Dans d’autres régions du monde – au Maroc, en Amérique latine, en Afrique, en Asie – les bailleurs de fonds exigent une rigueur bien supérieure avant de financer de tels projets. La Banque mondiale, par exemple, n’aurait jamais validé un tel dossier sans preuves de concertation, de prise en compte des enjeux sociaux, d’analyse de fréquentation, et de compatibilité avec les objectifs de l’Accord de Paris. La France doit faire preuve de la même exigence.
10. Propositions de modifications de l’avenant au CPER
Face à ces constats, il est impératif de réorienter les priorités vers :
- La réponse aux besoins réels des territoires en améliorant la fiabilité, la capacité et la fréquence des axes structurants pour le Sud Gironde (en particulier la ligne Bordeaux-Langon-Agen) ;
- Le déploiement de trains plus capacitaires en permettant la circulation de trains à deux rames quand cela est nécessaire (nécessité d’allongement des quais de certaines gares sur la ligne Bordeaux-Langon) ;
- La modernisation et la rénovation des lignes déjà existantes (Bordeaux – Toulouse, Bordeaux – Dax, Bordeaux – Mont-de-Marsan) ;
- Le développement du train de nuit ;
- L’augmentation de la capacité du fret ;
- La création de voies réservées au covoiturage et aux bus express sur les grands axes ;
- Une tarification sociale différenciée au bénéfice des ménages modestes ;
- Le développement de hubs de mobilités (arrêts de bus express ou gares + parkings covoiturage + pistes cyclables + vélos en libre-service + services de proximité), en lien avec Nouvelle-Aquitaine Mobilités ;
- Des études de solutions ferroviaires légères, en lien avec Bordeaux Métropole ;
- L’étude d’un schéma girondin de trams-trains, bien moins coûteux en investissement et en fonctionnement que le ferroviaire lourd ;
- La relance et le soutien financier par la Région du transport d’utilité sociale.
Concernant la 12ᵉ circonscription de la Gironde, nous proposons entre autres :
- Le prolongement du tram jusqu’à Auchan Bouliac pour permettre un rabattement depuis la RD10 ;
- Une extension en voie unique jusqu’à Fargues, à l’image du tram de Blanquefort ;
- Un renforcement des cadencements sur les lignes de bus desservant des communes particulièrement enclavées (ex : ligne 473 Bordeaux- Sauveterre, par Targon) en particulier sur les créneaux du midi et de fin de journée.
- La mise en place d’un système de navettes reliant Sauveterre-de-Guyenne, Monségur, Pellegrue, Blasimon et d’autres communes de l’entre-deux-mers aux gares de passage du futur SERM (Langon, Libourne…) afin de désenclaver des territoires économiquement défavorisés et durement touchés par la crise agricole
Conclusion
La transition écologique ne se décrète pas : elle se planifie, se construit, et se partage avec les citoyens.
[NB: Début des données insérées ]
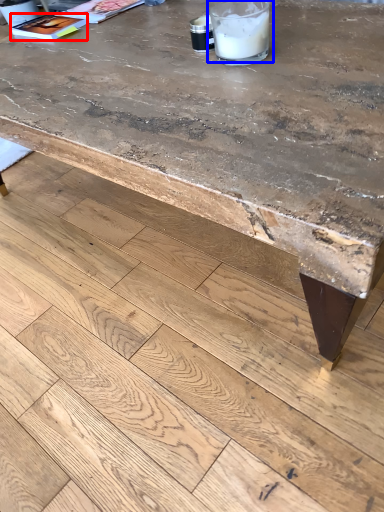 Question: Which object appears farthest to the camera in this image, magazine (highlighted by a red box) or drinking straw (highlighted by a blue box)?

Choices:
 (A) magazine
 (B) drinking straw

Answer: (A) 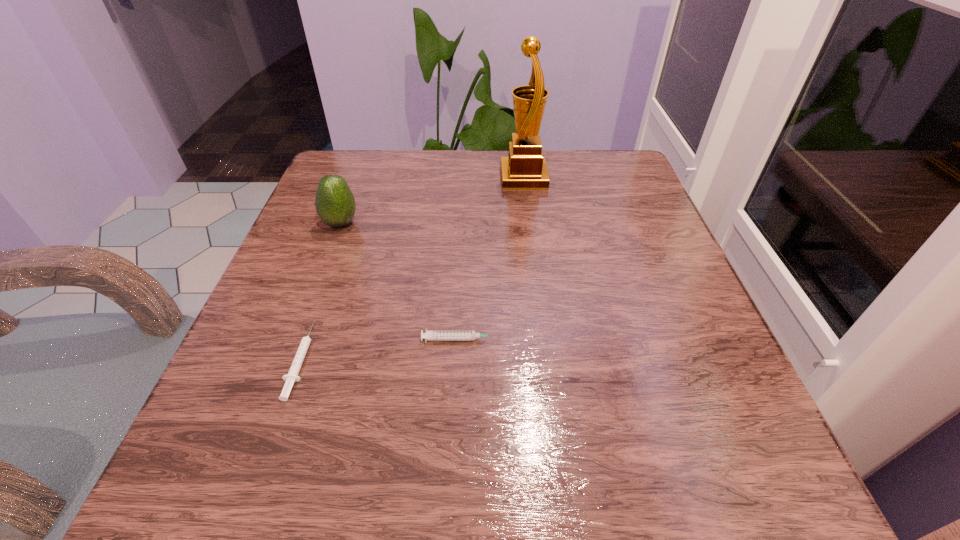 You are a GUI agent. You are given a task and a screenshot of the screen. Output one action in this format:
    pyautogui.click(x=<x>, y=<y>)
    Task: Click on the vacant space located 0.390m on the front-facing side of the award
    Image resolution: width=960 pixels, height=540 pixels.
    Given the screenshot: What is the action you would take?
    pyautogui.click(x=338, y=177)

Identify the location of free space located 0.260m on the front of the third nearest object. (299, 337).

Identify the location of free space located 0.130m at the needle end of the third tallest object. The width and height of the screenshot is (960, 540). (583, 339).

Locate an element on the screen. The height and width of the screenshot is (540, 960). free space located 0.060m on the back of the left syringe is located at coordinates (323, 297).

Locate an element on the screen. object located at the far edge is located at coordinates 525,168.

The height and width of the screenshot is (540, 960). What are the coordinates of `avocado positioned at the left edge` in the screenshot? It's located at (335, 204).

This screenshot has width=960, height=540. Find the location of `syringe at the left edge`. syringe at the left edge is located at coordinates (292, 376).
En matière de mobilités, cela signifie de rompre avec les logiques libérales et productivistes qui ont conduit à l’éclatement des territoires, à la dépendance à la voiture individuelle, à la désertification ferroviaire et à l’asphyxie des centres urbains.
Le CPER Nouvelle-Aquitaine, tel qu’il est proposé, passe à côté de cet enjeu historique. Il reste prisonnier d’une vision centralisée et technocratique de l’aménagement, appuyée sur des choix d’investissements inefficaces et mal ciblés. Il ignore les besoins des territoires périurbains et ruraux, où vivent des millions de personnes assignées à la précarité énergétique, faute de solutions de transports collectifs adaptées. Il néglige aussi les urgences climatiques, en l’absence de toute trajectoire de réduction des émissions de gaz à effet de serre.
Face à cela, nous portons une autre vision de la mobilité, fondée sur la planification écologique et la justice sociale :
- Un service public unifié des transports, accessible à tous, pensé comme un bien commun ;
- Une relance massive du ferroviaire léger, des trains du quotidien, des transports express en site propre et du fret ;
- Une mobilité inclusive, pensée pour les personnes âgées, les jeunes, les zones rurales, les personnes en situation de handicap ;
- Une priorité aux mobilités actives (marche, vélo), qui doivent être dotées de moyens à la hauteur des ambitions ;
- Une tarification sociale et écologique pour rendre les transports publics réellement attractifs ;
- Une démocratie des mobilités, où les choix ne sont plus faits par en haut mais construits avec les habitant·es, les élu·es locaux, les syndicats, les associations.
Nous demandons donc une révision en profondeur de cet avenant, afin que les fonds publics soient utilisés pour améliorer réellement la vie quotidienne des habitants et répondre à l’urgence écologique. Il est temps de mettre en œuvre une politique de mobilités qui respecte à la fois les territoires, les personnes et la planète.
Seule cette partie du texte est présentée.